Today chatting with a friend, talk turns to the financial crisis. The stock market dropped over 500 points in a single day earlier this week, and major financial institutions are on the brink of collapse. Am I worried? Yes. Is it going to get worse? Probably. Have I looked at the value of my 401(k) to see what the damage is? Hell no!
Nor do I have plans to. Where I go in times of financial crisis is to the future. One foot after the other, I keep moving forward. If it’s totally out of my control and the damage is done, I try not to worry (although, how can I not?). The truth is, I do my best not to think about it.
Call it optimism, faith, or naiveté—I admit to possessing all three. You could say my theme song is Bobby McFerrin’s Don’t worry, be happy.
I don’t mean to make light of any of this. I know people are financially devastated. Old people living off retirement accounts, people on fixed incomes, and all those folks who not only don’t have the luxury of a 401(k) but who will also feel the pain in other ways—rising prices, home foreclosures, job loss. Often, denial just doesn’t work as a coping mechanism.
How do you respond to crisis? And do you respond differently if the crisis is personal versus when it’s happening outside of you?
Each person handles crisis in his or her own way. If the crisis is dangerous in nature—living through violence or trauma—professional intervention may be necessary. Do you seek help as soon as you know you need it, or do you wait until you’ve reached a point of total despair? And when crisis is manageable through your own devices—prayer, meditation, action, avoidance—what measures do you take?
John F. Kennedy once said, When written in Chinese, the word crisis is composed of two characters—one represents danger, and the other represents opportunity.

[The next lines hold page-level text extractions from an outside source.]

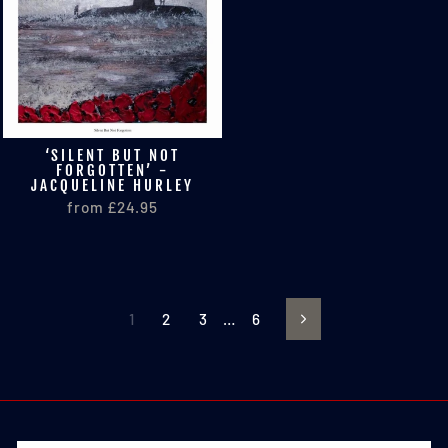
‘SILENT BUT NOT
FORGOTTEN’ -
JACQUELINE HURLEY
from £24.95
1
2
3
…
6
Next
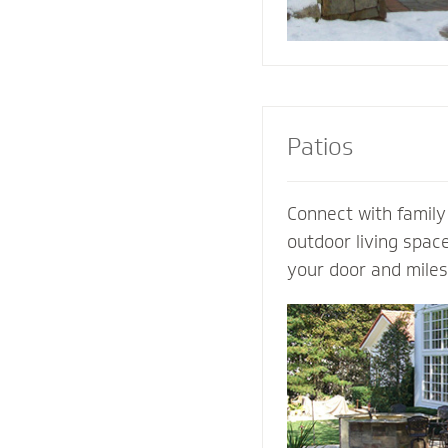
Patios
Connect with family
outdoor living spac
your door and mile
world’s distraction
design an extraordi
own ideas and visio
completely customi
our expertise. Let 
patio contractor m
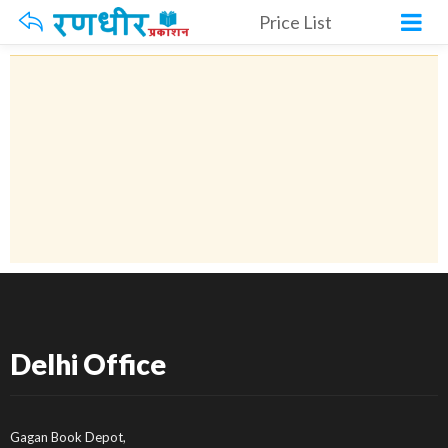
Price List
Delhi Office
Gagan Book Depot,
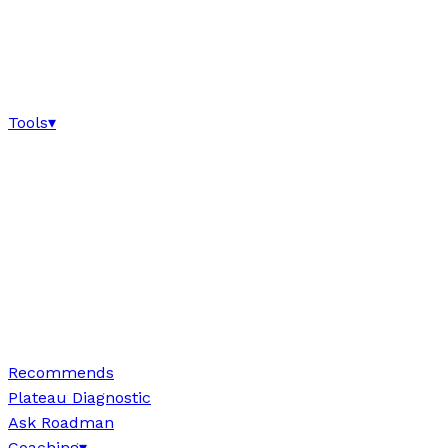
Tools
▾
Recommends
Plateau Diagnostic
Ask Roadman
Coaching
▾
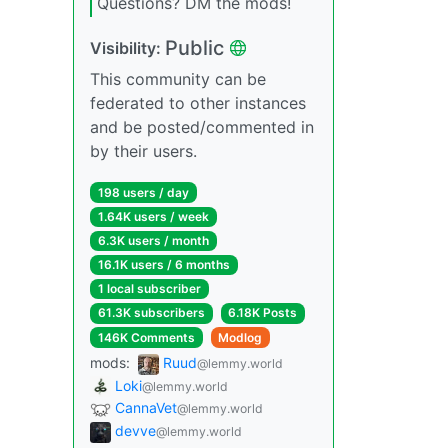
Questions? DM the mods!
Public
Visibility:
This community can be
federated to other instances
and be posted/commented in
by their users.
198 users / day
1.64K users / week
6.3K users / month
16.1K users / 6 months
1 local subscriber
61.3K subscribers
6.18K Posts
146K Comments
Modlog
mods:
Ruud
@lemmy.world
Loki
@lemmy.world
CannaVet
@lemmy.world
devve
@lemmy.world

I’ve been lucky or blessed. Maybe both. I’ve only had to deal with personal crisis (as opposed to this current financial crisis) one time in my adult life. Oddly, I found that I acted rather than avoided in that instance.
I did everything I could to take the bull by the horns and steer it in a different direction. I also sought solace in family, and when the going got really rough and I got really scared, I prayed.
Think of the different crises you’ve experienced in your life. Did you deny? Sink into despair? Act? Did you turn to God?
Do you see crisis as a moment of torment or a moment of opportunity? Or both?
Where do you go in times of crisis? Write, for 15 minutes, no stopping.
Crises refine life. In them you discover what you are.